3 love stories to make you feel all the things

I've never been one for romance novels, at least, not straight up romance romance. I won't turn down some Jamie Fraser, but the bodice rippers have never been my thing. (And before we go further, yes, Jamie Fraser rips his fair share of clothing, but I don't know, Outlander is more than just the sex.)

I do, however, love a good love story. I love two characters overcoming odds together, finding each other after finding themselves, choosing love and life. And I'm a sucker for a dashing hero paired with a gritty, independent heroine.

So in honor of Valentine's Day weekend, I present you with three of my favorite love stories.

Ride the Wind by Lucia St. Clair Robson

This is one of the best love stories you've never heard of. Based on the real life events of Cynthia Ann Parker, who was kidnapped by Comanche warriors when she was a child, Ride the Wind tells a tale of a white girl raised Comanche. She grows into a woman wholly a part of the Comanche tribe and falls in love with one of the tribe's leaders. This love story extends beyond the romance: it's a love story about the Comanche, about the land, about a way of life that died a long, long time ago. It's both beautiful and sad. Finish with some tissues on hand.

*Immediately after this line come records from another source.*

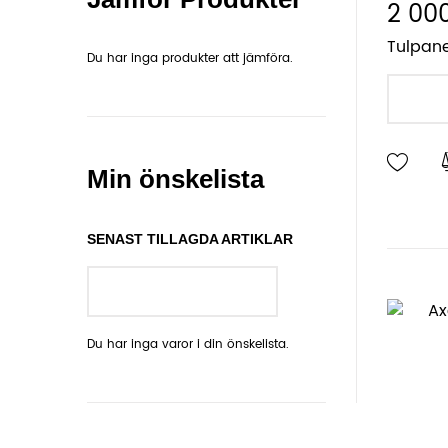
2 000
Tulpane
Du har inga produkter att jämföra.
Min önskelista
SENAST TILLAGDA ARTIKLAR
GÅ TILL ÖNSKELISTA
Du har inga varor i din önskelista.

(The only caveat I have is that the cover art is cringe-worthy. Skip the cover and start at page one. You're welcome.)

These Is My Words by Nancy E. Turner

Sarah Prine makes a life for herself in the harsh Arizona territories. The strength of our heroine is well-matched with our hero. He may be my one of my top-favorite heroes ever. Read with a box of tissues. You'll hate me for insisting you read it, and you'll love me at the same time. (My cousin at one point threw the book across the room--that's how many feelings we're dealing with here.)

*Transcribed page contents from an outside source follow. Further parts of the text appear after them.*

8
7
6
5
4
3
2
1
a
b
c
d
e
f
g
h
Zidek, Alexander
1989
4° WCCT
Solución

Castle of Water by Dane Huckelbridge

This book was the hit of summer 2017. Two people survive a plane crash and end up on the same deserted island. They learn to survive, and eventually they learn to thrive. I gobbled this book up in a couple of days and--I'm sensing a theme here--make sure the tissues are close by.

A couple of questions for you:
1) Do you like love stories? Romances?
2) How do you feel about love stories threaded with sorrow? Those may be some of my favorite ones. I love feeling happy and giddy in a love story, but a story sticks with me more when it has some sorrow to it.